Cette supervision n’est pas confortable. Elle ne cherche pas à rassurer. Mais elle permet souvent, en bout de course, que quelque chose se réorganise symboliquement — dans la place, dans la parole, dans la capacité d’agir.

Conclusion : Superviser pour que la parole ne soit pas broyée
Superviser en milieu associatif, c’est refuser que les professionnels s’effondrent dans le silence ou la suradaptation. C’est créer des lieux où l’on peut dire : ce que je vis est trop, je ne sais plus quoi faire, je me sens seul, j’ai honte, je suis en colère. Ce n’est pas du déballage émotionnel. C’est du travail symbolique. Et dans les institutions les plus fragiles, c’est parfois le dernier rempart contre la déshumanisation.
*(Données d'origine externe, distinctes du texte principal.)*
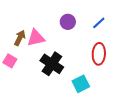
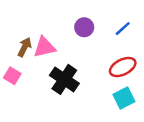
red ellipse: (99, 54) -> (123, 67), turned 60
cyan square: (81, 84) -> (124, 98), moved

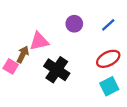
brown arrow: (25, 47) -> (23, 54), moved

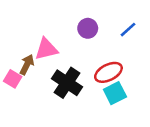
red ellipse: (108, 59) -> (108, 72), moved
cyan square: (109, 86) -> (115, 93), moved

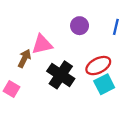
blue line: (128, 30) -> (116, 27), turned -35
pink square: (13, 79) -> (11, 89), moved

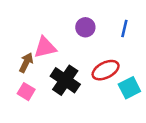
cyan square: (104, 84) -> (129, 88), moved
pink square: (11, 89) -> (26, 92), moved

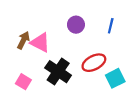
pink triangle: (45, 47) -> (40, 43), turned 40
brown arrow: (26, 63) -> (23, 40), moved

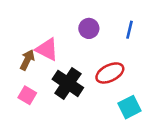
brown arrow: (23, 40) -> (27, 60), moved
cyan square: (115, 78) -> (130, 107), moved

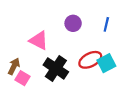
brown arrow: (27, 60) -> (14, 66), moved
cyan square: (130, 107) -> (106, 63), moved

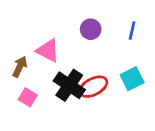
red ellipse: (90, 60) -> (93, 87), moved
brown arrow: (14, 66) -> (20, 67), moved

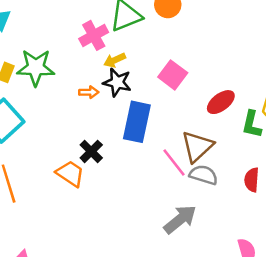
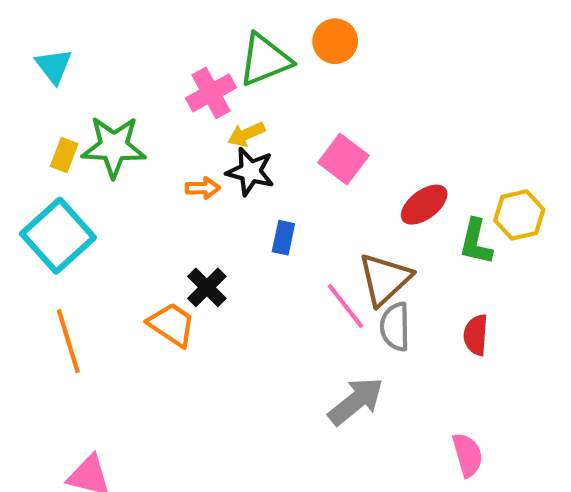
blue rectangle: (137, 122) -> (283, 238), size x0.5
gray semicircle: (204, 175) -> (395, 327), turned -108

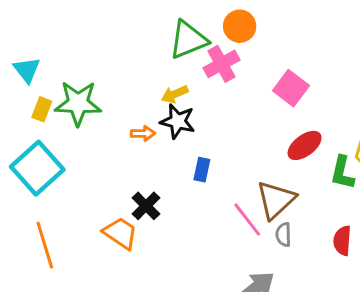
cyan triangle: (54, 66) -> (27, 70), moved
pink cross: (211, 93) -> (221, 64), moved
pink square: (343, 159) -> (291, 88), moved
gray semicircle: (395, 327) -> (283, 235), size x0.7

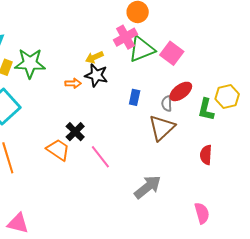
green triangle: (188, 40) -> (142, 49), moved
blue rectangle: (202, 170) -> (135, 97), moved
pink line: (247, 219) -> (100, 157), moved
gray semicircle: (283, 235) -> (167, 104), moved

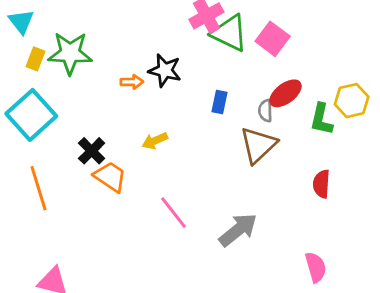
green triangle: (142, 49) -> (229, 33), turned 48
yellow arrow: (94, 57) -> (155, 141), moved
black cross: (75, 132) -> (92, 151), moved
pink line: (100, 157) -> (173, 213), moved

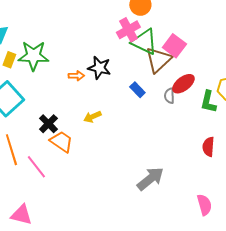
blue rectangle: (219, 102) -> (137, 90), turned -56
brown triangle: (258, 145) -> (158, 60), moved
pink line: (173, 213) -> (36, 167), moved

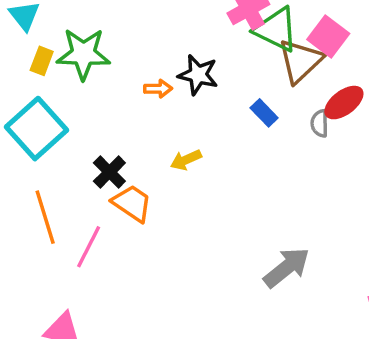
pink line: (36, 167) -> (89, 247), turned 65

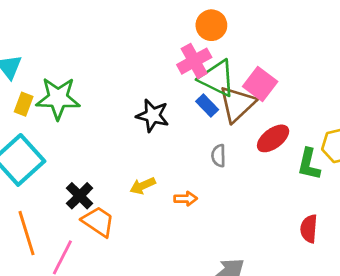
orange arrow: (158, 89) -> (186, 199), moved
blue rectangle: (264, 113) -> (207, 105), moved
gray semicircle: (320, 123) -> (219, 156), moved

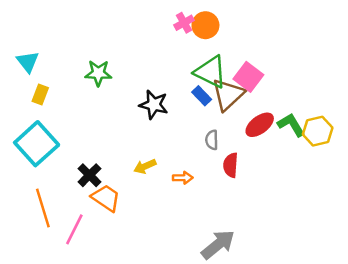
pink cross: (194, 61) -> (184, 23), moved, size x0.7
green star: (58, 98) -> (98, 73), moved, size x0.7
green L-shape: (309, 164) -> (291, 125), moved, turned 136
red semicircle: (309, 229) -> (231, 165), moved

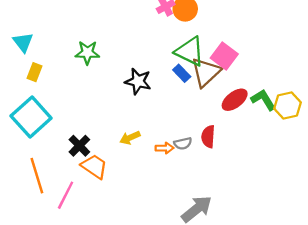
gray semicircle: (212, 140) -> (183, 143), moved, turned -102

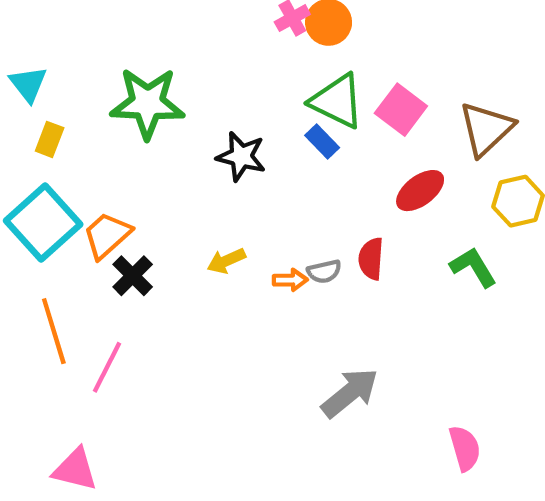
green star: (87, 53) -> (147, 103), size x1.6
brown triangle: (206, 72) -> (486, 129), moved
green L-shape: (263, 100) -> (473, 267), moved
orange trapezoid: (94, 166) -> (107, 235), moved, turned -76

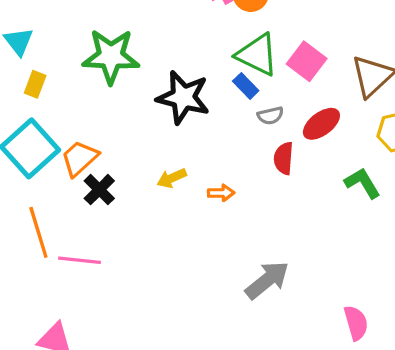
black star: (241, 156) -> (183, 97), size x1.4
red semicircle: (371, 259) -> (284, 158), moved
gray semicircle: (324, 271) -> (270, 116), moved
pink line: (107, 367) -> (80, 260), turned 69

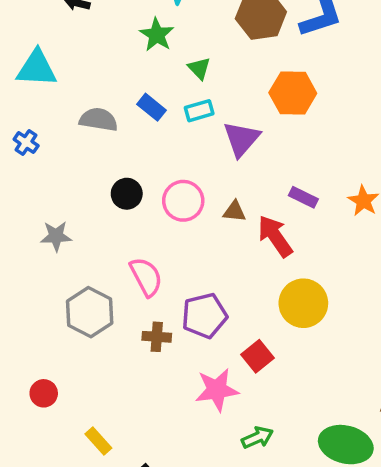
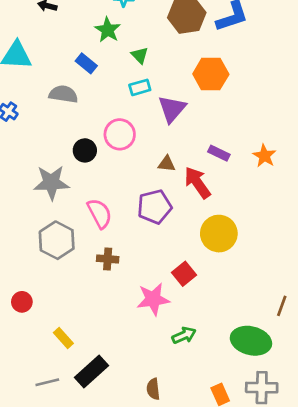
blue rectangle: (151, 107) -> (86, 63), moved
pink circle: (183, 201) -> (120, 134), moved
gray star: (56, 236) -> (51, 183), moved, size x1.5
purple pentagon: (204, 316) -> (155, 207), moved

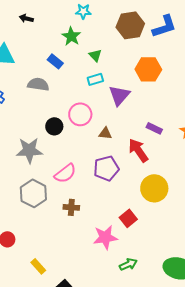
brown triangle: (167, 164) -> (105, 133), moved
pink semicircle: (100, 213) -> (65, 173), turned 80

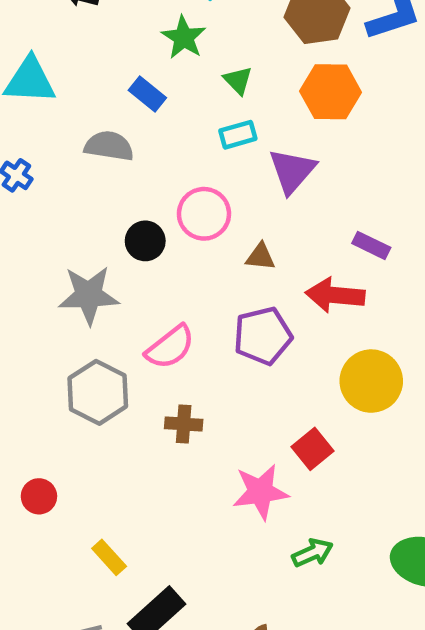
orange hexagon: (148, 69) -> (331, 92), moved
red arrow: (138, 150) -> (335, 295), turned -50

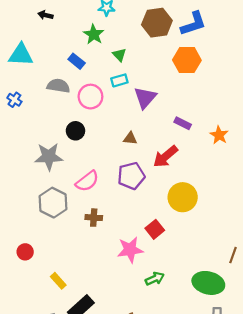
orange hexagon: (331, 92) -> (187, 60), moved
pink circle: (204, 214) -> (90, 97), moved
purple rectangle: (371, 245) -> (183, 123), moved
red arrow: (335, 295) -> (165, 157), turned -45

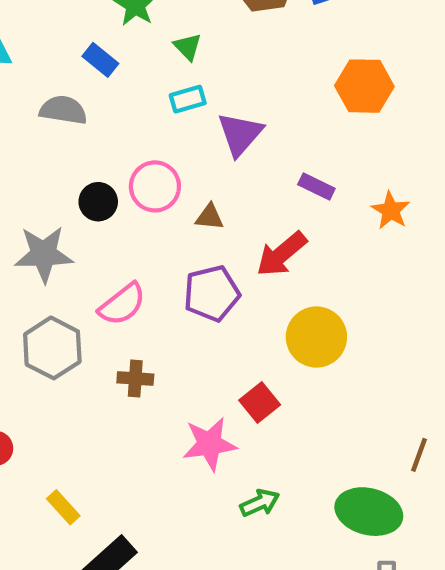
orange hexagon: (187, 60) -> (364, 86), moved
pink circle: (90, 97) -> (155, 186), moved

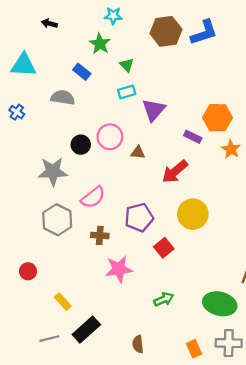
orange hexagon: (364, 86) -> (217, 118), moved
purple pentagon: (212, 293) -> (139, 217), moved
pink star: (209, 444) -> (119, 269), moved

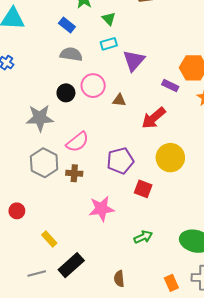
gray semicircle: (63, 98) -> (71, 54), moved
brown cross: (100, 235) -> (74, 173), moved
red square: (164, 248) -> (143, 189), turned -30

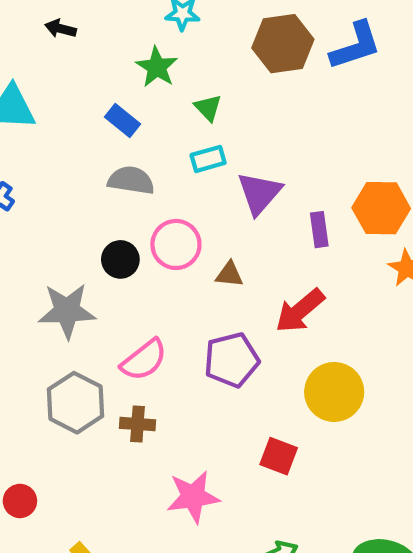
purple rectangle: (170, 86) -> (319, 230), moved, turned 56
purple pentagon: (120, 161) -> (232, 360), moved

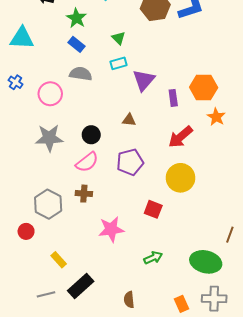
green star: (157, 67) -> (76, 18), moved
pink circle: (176, 244) -> (50, 94), moved
black circle: (120, 259) -> (91, 135), moved
red arrow: (300, 311) -> (181, 137), moved
gray hexagon: (76, 403) -> (48, 204), moved

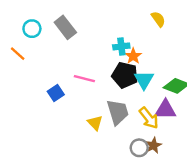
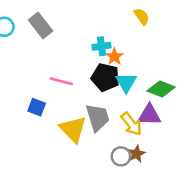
blue square: (56, 93) -> (37, 107), moved, turned -35
yellow triangle: (95, 123) -> (73, 129), size x1.6

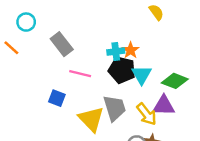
gray rectangle: (41, 26) -> (62, 44), moved
cyan cross: (101, 46) -> (116, 52), moved

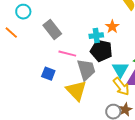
orange star: (131, 50) -> (112, 27), moved
cyan triangle: (142, 75) -> (120, 70), moved
gray trapezoid: (115, 108) -> (86, 70), moved

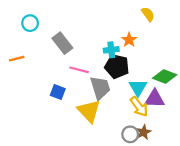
orange line: (11, 33) -> (17, 59), moved, turned -56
C’est parce que le Réel déborde, parce que l’idéal s’effondre, parce que la Loi vacille, que la supervision peut devenir un lieu essentiel — pas pour réparer, mais pour reprendre langue avec ce qui semblait perdu.
Bibliographie
Anzieu, D. (1975). Le groupe et l’inconscient. Dunod.
Barbier, J.-M. (2006). Le traumatisme organisationnel. Érès.
Desmazières, A. (2022). Les traumatismes collectifs en institution. Champ Social.
Kaës, R. (2009). Le lien d’alliance en psychanalyse. Dunod.
Kaës, R. (2012). Les alliances inconscientes. Dunod.
Stroobandt, T. (2024). Clinique de l’emprise en milieu professionnel : du silence au symptôme collectif.
Winnicott, D. W. (1971). Jeu et réalité. Gallimard.